Do wszystkich tych, co to "jojczą" o zabijaniu jakichś firm, bo wyskakujących reklam nie będzie: jakoś przed powstaniem internetu mnóstwo (także małych) firm istniało. Jak to wytłumaczycie? Jak firma jest dobra, to jest znana, ludzie ją sobie polecają (tak, także z pominięciem internetu :) ). Jakoś firmę do montażu klimatyzacji wybrałem kierując się WIEDZĄ, że jest dobra firma na takiej-a-takiej ulicy. Dawniej wszyscy wiedzieli, gdzie w moim mieście (duże miasto wojewódzkie) jest dobry sklep z art. wod-kan-gaz, z narzędziami, art.metalowymi, dobra piekarnia, masarnia itp. Im częściej się pojawia reklama czegoś, tym mniejsza szansa, że z ich usług korzystam - uważam, że dobra marka "broni się sama". Mój mechanik samochodowy żadnych reklam nie ma, nawet strony WWW, a tłumy do niego walą takie, że się z robotą wyrobić nie może i czasem są długie terminy. Zawsze blokowałem i nadal blokować będę wszelkie pop-upy, reklamy itp., tylko czemu mam sobie dokładać fatygi? Jestem za wyłączeniem tej kupy w skali światowej, życie stanie się piękniejsze.

@Artur masz w zupełności rację - dobry produkt nie potrzebuje reklamy, bo ludzie sobie sami podadzą info dalej. Co zaś do samych popupów, przypomnę, że jest dużo produktów typu ublock, ghostery itp. którymi można blokować śledzące reklamy, a także są dodatki, które w pień wycinają te popupy. Bardziej palący jest problem, jak napisał Pan Tomasz - podchody pod wprowadzenie cyfrowej waluty (są już kraje, gdzie wycofano gotówkę) oraz wspomniane certyfikaty sanitarno-cyfrowe o których Panoptykon nie pisze, co się z nimi obecnie dzieje. Nie chodzi mi tu o przekraczanie granicy, ale nielegalne i łamiące prawa człowieka użycie wewnątrz poszczególnych krajów eurokołchozu.

@Maria: Zastanawiamy się, które działania ograniczać, o podejmowaniu nowych nie ma w ogóle mowy... Po prostu nie mamy kim.

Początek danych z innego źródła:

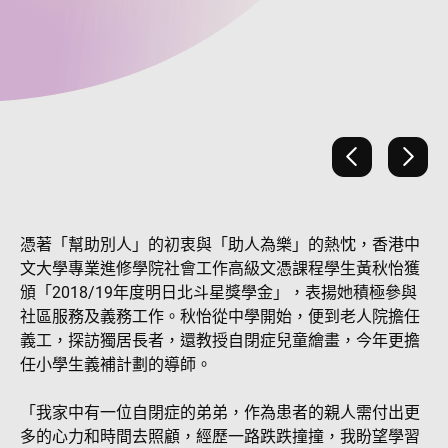
上一張
下一
憑著「幫助別人」的初衷與「助人為樂」的熱忱，香港中
文大學專業進修學院社會工作高級文憑課程學生黃秋怡獲
頒「2018/19年度明日北斗星獎學金」，表揚她積極參與
社區服務及義務工作。秋怡從中學開始，便到老人院擔任
義工，探訪獨居長者，還教授自閉症兒童繪畫，今年更擔
任小學生義補計劃的導師。
「我家中有一位自閉症的弟弟，作為患者的親人需付出更
多的心力和時間去照顧，經歷一路跌跌撞撞，我盼望學習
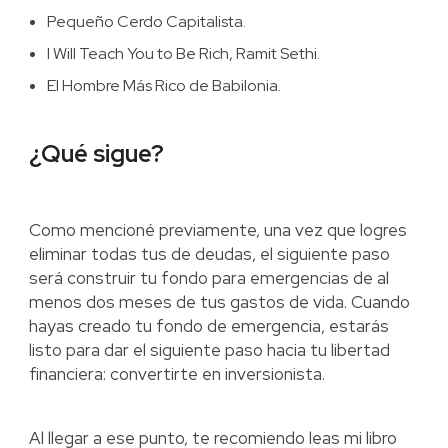
Pequeño Cerdo Capitalista.
I Will Teach You to Be Rich, Ramit Sethi.
El Hombre Más Rico de Babilonia.
¿Qué sigue?
Como mencioné previamente, una vez que logres
eliminar todas tus de deudas, el siguiente paso
será construir tu fondo para emergencias de al
menos dos meses de tus gastos de vida. Cuando
hayas creado tu fondo de emergencia, estarás
listo para dar el siguiente paso hacia tu libertad
financiera: convertirte en inversionista.
Al llegar a ese punto, te recomiendo leas mi libro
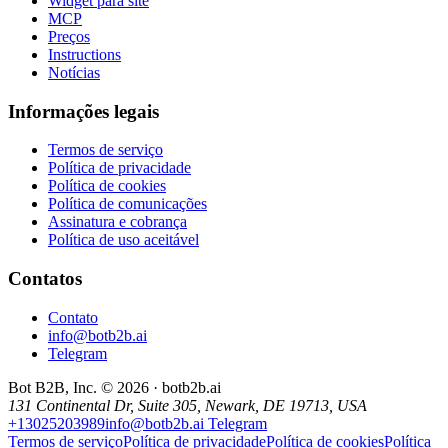
Widget para site
MCP
Preços
Instructions
Notícias
Informações legais
Termos de serviço
Política de privacidade
Política de cookies
Política de comunicações
Assinatura e cobrança
Política de uso aceitável
Contatos
Contato
info@botb2b.ai
Telegram
Bot B2B, Inc. © 2026 · botb2b.ai
131 Continental Dr, Suite 305, Newark, DE 19713, USA
+13025203989
info@botb2b.ai
Telegram
Termos de serviço
Política de privacidade
Política de cookies
Política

'Panowie' lamerzy broniący równie lamerskich startapów czy innych barów:

1. Zanim zaczniecie bajać o czyjeś niewiedzy, należałoby wpierw spytać rodziców czy to aby grzeczne.
2. Uzupełnić wiedzę kończąc odpowiednią szkołę, ze szczególnym naciskiem na logikę i poprawność wyciągania wniosków.

Mamy płacić własną prywatnością, bo tacy jak wy nie wiedzą/nie potrafią dotrzeć do klienta nie inwazyjnymi sposobami, genialne!
Lament nie zaskakuje gdyż autorzy reklam do najbystrzejszych nigdy nie należeli.